## RAW DATA
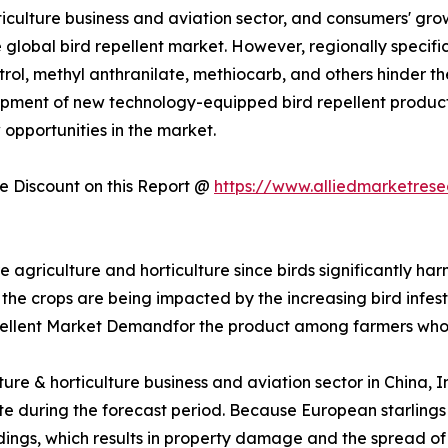
rticulture business and aviation sector, and consumers' gr
 global bird repellent market. However, regionally specific 
trol, methyl anthranilate, methiocarb, and others hinder t
pment of new technology-equipped bird repellent product
 opportunities in the market.
 Discount on this Report @
https://www.alliedmarketres
re agriculture and horticulture since birds significantly ha
 the crops are being impacted by the increasing bird infesta
pellent Market Demandfor the product among farmers who
lture & horticulture business and aviation sector in China,
 rate during the forecast period. Because European starlin
uildings, which results in property damage and the spread o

## WORK INSTRUCTIONS
Find "re agriculture and" in the entries above and copy that whole line exactly, then each line after it through the line that contains "rate during the".

## SOLUTION TO THIS TASK
re agriculture and horticulture since birds significantly ha
 the crops are being impacted by the increasing bird infesta
pellent Market Demandfor the product among farmers who
lture & horticulture business and aviation sector in China,
 rate during the forecast period. Because European starlin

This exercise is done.